I am deciding which UK unis to apply to at the moment, and was wondering if anybody could help me out. I am trying to pick the BEST unis in the UK that do a mechanical engineering course (except for Cambridge that does the general course). This seems to vary from table to table, and was wondering if anybody had any other opinion. Cheers
Imperial, Southampton, Loughborough, Birmingham, Manchester, Oxford, Cambridge all worth considering.

I'd note that while Cambridge is a "general engineering" course, you do functionally have to specialise from third year onwards in one particular area (particularly if seeking accreditation for your degree - as they do offer specialisms with the associated accreditation as a "single subject" engineering degree elsewhere has) and the "general" courses taken in the first two years more or less mirror the other areas of engineering you'd often have to study in a mechanical engineering degree elsewhere anyway. Same for Oxford.
Original post by joshspullen
I am deciding which UK unis to apply to at the moment, and was wondering if anybody could help me out. I am trying to pick the BEST unis in the UK that do a mechanical engineering course (except for Cambridge that does the general course). This seems to vary from table to table, and was wondering if anybody had any other opinion. Cheers


Avoid Oxbridge - they don't offer a year in Industry.

Bath, Loughborough, Oxford Brookes - this is if you actually want to work as an Engineer. To get a job you do need work experience at university and a course that is modern and not just theory.

Many of my students go on to study Engineering and all have found work - often getting jobs above Oxbridge people because they can talk knowledgeably about current ideas.
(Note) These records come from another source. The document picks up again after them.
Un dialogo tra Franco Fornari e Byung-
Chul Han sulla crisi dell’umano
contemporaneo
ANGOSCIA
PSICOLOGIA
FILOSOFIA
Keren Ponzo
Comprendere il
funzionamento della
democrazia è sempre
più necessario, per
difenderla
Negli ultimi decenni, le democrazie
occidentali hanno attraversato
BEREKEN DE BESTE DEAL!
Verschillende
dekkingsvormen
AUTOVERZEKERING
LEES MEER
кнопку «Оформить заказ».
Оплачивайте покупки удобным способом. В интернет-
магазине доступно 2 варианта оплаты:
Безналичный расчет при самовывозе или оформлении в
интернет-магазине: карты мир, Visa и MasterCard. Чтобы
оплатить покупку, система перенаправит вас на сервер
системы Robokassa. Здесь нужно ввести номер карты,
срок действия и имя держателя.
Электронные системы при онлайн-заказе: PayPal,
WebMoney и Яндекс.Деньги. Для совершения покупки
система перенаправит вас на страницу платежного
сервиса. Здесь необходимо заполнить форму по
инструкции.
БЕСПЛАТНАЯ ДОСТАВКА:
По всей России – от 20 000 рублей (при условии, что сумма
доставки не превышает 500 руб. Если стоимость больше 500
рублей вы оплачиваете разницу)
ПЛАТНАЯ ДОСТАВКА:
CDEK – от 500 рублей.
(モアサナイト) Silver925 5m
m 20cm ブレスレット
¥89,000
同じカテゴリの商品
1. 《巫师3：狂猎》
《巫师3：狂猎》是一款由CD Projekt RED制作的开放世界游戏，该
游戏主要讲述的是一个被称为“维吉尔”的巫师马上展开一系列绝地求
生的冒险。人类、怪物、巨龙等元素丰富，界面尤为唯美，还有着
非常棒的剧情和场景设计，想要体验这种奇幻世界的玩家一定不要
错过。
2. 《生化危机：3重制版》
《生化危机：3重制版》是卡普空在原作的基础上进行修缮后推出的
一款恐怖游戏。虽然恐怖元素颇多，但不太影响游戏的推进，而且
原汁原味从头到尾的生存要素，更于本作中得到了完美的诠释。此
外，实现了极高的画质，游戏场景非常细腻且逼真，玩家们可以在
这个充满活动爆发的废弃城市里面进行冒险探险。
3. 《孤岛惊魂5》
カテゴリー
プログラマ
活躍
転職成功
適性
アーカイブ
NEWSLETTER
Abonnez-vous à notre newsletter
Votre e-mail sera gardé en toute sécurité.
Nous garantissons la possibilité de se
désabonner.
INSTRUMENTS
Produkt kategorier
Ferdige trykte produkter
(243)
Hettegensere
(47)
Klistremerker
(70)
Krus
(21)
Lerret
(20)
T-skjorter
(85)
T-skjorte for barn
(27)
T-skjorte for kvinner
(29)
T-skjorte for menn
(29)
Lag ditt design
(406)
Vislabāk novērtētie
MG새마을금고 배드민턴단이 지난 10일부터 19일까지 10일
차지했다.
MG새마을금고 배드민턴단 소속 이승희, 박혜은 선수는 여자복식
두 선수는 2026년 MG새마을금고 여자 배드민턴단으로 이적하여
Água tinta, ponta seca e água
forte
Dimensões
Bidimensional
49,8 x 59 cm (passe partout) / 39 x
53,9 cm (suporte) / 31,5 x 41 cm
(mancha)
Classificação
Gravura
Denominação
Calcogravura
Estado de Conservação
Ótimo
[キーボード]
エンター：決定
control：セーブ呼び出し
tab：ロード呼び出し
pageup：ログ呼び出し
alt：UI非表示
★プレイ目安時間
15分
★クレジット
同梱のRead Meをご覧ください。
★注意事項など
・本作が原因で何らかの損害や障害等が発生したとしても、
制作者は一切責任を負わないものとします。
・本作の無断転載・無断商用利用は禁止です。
Some universiites take part in Formula Student which is a good competition and it tends to be non-RG unis that do well.
Imperial undoubtedly has the strongest reputation. There are a lot of very reputable unis just behind: Loughborough/Southampton/Bristol/bath/notts/Birmingham/leeds/Strathclyde/glasgow

The Oxbridge courses are not mechanical engineering but as pointed out above they do include mechanical engineering options as they cover all areas

Overall it depends what you want to do, if you do want to pursue something like working in the energy sector/technical consultancy/IP you are probably better off targeting Imperial & Oxbridge (these companies are very competitive mainly due to high salary, global opportunities & faster salary progression) although if you are pursuing a role in most industries it’s less important exactly where you look to, and not going to these unis won’t prevent you working in the sectors but if you look at recruitment numbers they do outperform basically every other university.
(edited 1 year ago)
Reply 4
Original post by joshspullen
I am deciding which UK unis to apply to at the moment, and was wondering if anybody could help me out. I am trying to pick the BEST unis in the UK that do a mechanical engineering course (except for Cambridge that does the general course). This seems to vary from table to table, and was wondering if anybody had any other opinion. Cheers

Best in terms of what? What are your criteria?
Original post by joshspullen
Thank you for all of your help! I am looking for a place that has a good course with a good reputation. Since I'm not sure whether I want to pursue engineeing or go into consultancy just yet, I'm mostly interested in the future prospects side of things. My choices so far are the following:
General Eng at Cambridge
MEng at Imperial
MEng at UCL
MEng at Bath
MEng at Edinburgh
Does anyone have any suggestion/recommendation on courses that offer better future prospects?


If you want to pursue engineering all these unis should be fine for industry, for consultancy you have management or technical consultancy both of which recruit engineers although technical consulting is obviously technically minded and has greater variation in what is offered.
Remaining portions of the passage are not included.